Werlé received the rank of Chef de Brigade on 25 March 1799 and promoted to Général de Brigade on 29 August 1803. He commanded a brigade in Jean-Baptiste Drouet, Comte d'Erlon's division of Marshal Jean-Baptiste Bernadotte's I Corps at the Battle of Austerlitz. Still serving as an I Corps brigadier, he played a role in the Battle of Schleiz on 9 October 1806, clearing a forest of Prussian outposts. He participated in the pursuit of the Prussian Army after Emperor Napoleon's army defeated it at the Battle of Jena–Auerstedt. He participated in the defeat of Duke Eugen of Württemberg's corps at the Battle of Halle on 17 October. Later, he was in on the defeat and capture of Gebhard Leberecht von Blücher's column in the Battle of Lübeck on 6 November.

== Peninsular War ==

In November 1809, Werlé led a Polish division in IV Corps at the decisive French victory at the Battle of Ocaña. His 5,600-man brigade (actually the size of a division) formed the French reserve at the Battle of Albuera.
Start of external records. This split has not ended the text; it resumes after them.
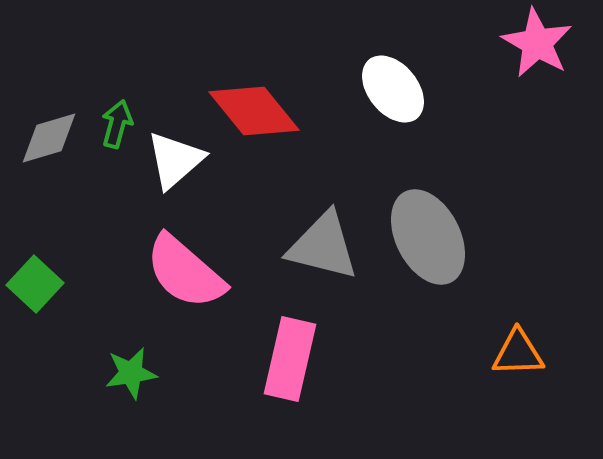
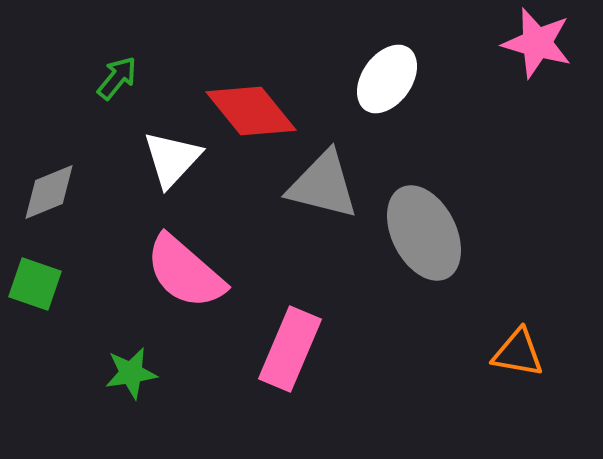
pink star: rotated 14 degrees counterclockwise
white ellipse: moved 6 px left, 10 px up; rotated 74 degrees clockwise
red diamond: moved 3 px left
green arrow: moved 46 px up; rotated 24 degrees clockwise
gray diamond: moved 54 px down; rotated 6 degrees counterclockwise
white triangle: moved 3 px left, 1 px up; rotated 6 degrees counterclockwise
gray ellipse: moved 4 px left, 4 px up
gray triangle: moved 61 px up
green square: rotated 24 degrees counterclockwise
orange triangle: rotated 12 degrees clockwise
pink rectangle: moved 10 px up; rotated 10 degrees clockwise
He was killed in that battle when Marshal Soult sent the reserve into the battle. After a bitter firefight with Lowry Cole's British division, Werlé's French soldiers were defeated.

Aside from his military rank, Werlé became a Commander of the Légion d'Honneur on 14 June 1804, and was made a Baron of the Empire on 27 November 1808.